Play by Kirsten Greenidge
The Calderwood Pavilion at the Boston Center for the Arts
Boston, MA
Directed by Melia Bensussen
With Shalita Grant (Nessa Charles), Francesca Choy-Kee (Hannah Davis), Nikkole Salter (Lucy Taylor), Victor Williams (Rex Taylor), Marianna Bassham (Patty Ann Donovan), McCaleb Burnett (Joe Donovan),Richard McElvain (Mr. Donovan), Curtis McClarin (Rich Davis), Antione Gray Jr. (Miles Davis), Nancy E. Carroll (Mrs. Donovan)
Two time frames are interleaved in this play: the late 1950s and the early 2000s. The setting is the same house in a suburb modeled on Arlington, an almost exclusively white suburb of Boston during the earlier time frame.
Rex (Victor Williams) and Lucy (Nikkole Salter) Taylor, beginning to taste some economic success, want to move to this suburb, but, as African-Americans, they know they will not be able to buy a house there. So, they bargain with an Irish-American couple, Joe Donovan (McCaleb Burnett) and Patty Ann Donovan (Marianna Bassham), to buy the house in their own names for them. They do so, and the Taylors and their progeny continue to inhabit the house until Lucy Taylor dies.
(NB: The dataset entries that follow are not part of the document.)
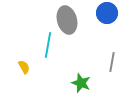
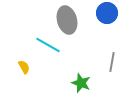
cyan line: rotated 70 degrees counterclockwise
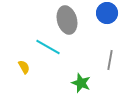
cyan line: moved 2 px down
gray line: moved 2 px left, 2 px up
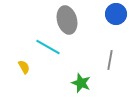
blue circle: moved 9 px right, 1 px down
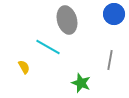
blue circle: moved 2 px left
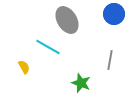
gray ellipse: rotated 16 degrees counterclockwise
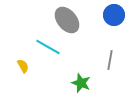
blue circle: moved 1 px down
gray ellipse: rotated 8 degrees counterclockwise
yellow semicircle: moved 1 px left, 1 px up
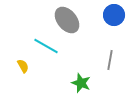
cyan line: moved 2 px left, 1 px up
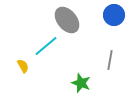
cyan line: rotated 70 degrees counterclockwise
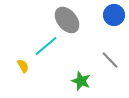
gray line: rotated 54 degrees counterclockwise
green star: moved 2 px up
At that point, the oddities of the orginal contractual arrangement come into relief and threaten to unsettle the Taylors’ granddaughter, Hannah Davis (Francesca Choy-Kee), and her family from that same home. Faced with the ongoing challenges of rearing an African-American child in a still dominantly white school system, Hannah is under considerable stress. The threat of losing the house compounds the stress, but also provides the possibility of moving somewhere with fewer of these sorts of problems.
Indeed, the theme of this play is urgent and interesting: the segregation of neighborhoods in the Boston area and the attempt of a few brave souls to break through and live in formerly forbidden areas. Playwright Kirsten Greenidge was inspired by the story of her own grandparents who did just that by moving to Arlington in the mid-twentieth century and arranging with a white family to act as their front.
Four or five decades ago, Boston and its environs were fraught with all kinds of boundaries built on prejudice. Though those are not by any means entirely gone, the intervening years and the efforts of those to break through the boundaries have improved the landscape considerably. The history of that change is well worth exploring.
The title of the play is, it turns out, ironic. I had the sense that the play really was about the Irish, and my guess, from looking around the audience, was that a good portion of it expected the same.
But this play is mostly about the African-American family. The role of Irish-Americans (in the characters of Joe and Patty Ann Donovan) provides a fulcrum for that central story, but is not explored closely enough to live at the core of it. That fulcrum, which carries the opposing weights of racial prejudice and class resentment, is presented persuasively enough to create the drama, but it does not reveal too much about the trajectory of the not very successful Irish-American family interwoven with the African-American one.
Some of the acting is exceptionally good. I have seen Marianna Bassham (Patty Ann Donovan) in many Actors’ Shakespeare Project productions and have always enjoyed the convincing way she renders a broad range of characters, often conveying them with a combination of empathy and wry wit. Here, her depiction of the young Mrs. Donovan hits home. And, as Mrs. Donovan forty something years later, Nancy E. Carroll brings an aging bitterness that is palpable.
Though the subject is important and the structure of the play is interestingly conceived, the writing itself is not very economical. Dialogue and action move less efficiently than they might and, as a result, the pacing suffers. But Greenidge is still a young playwright. The Luck of the Irish shows off her capacity to frame a theme of significance and create a compelling narrative structure. Hopefully, these strengths will bring along, in future endeavors, the kind of tautness and economy of rendering that can transform great inspirations into great works.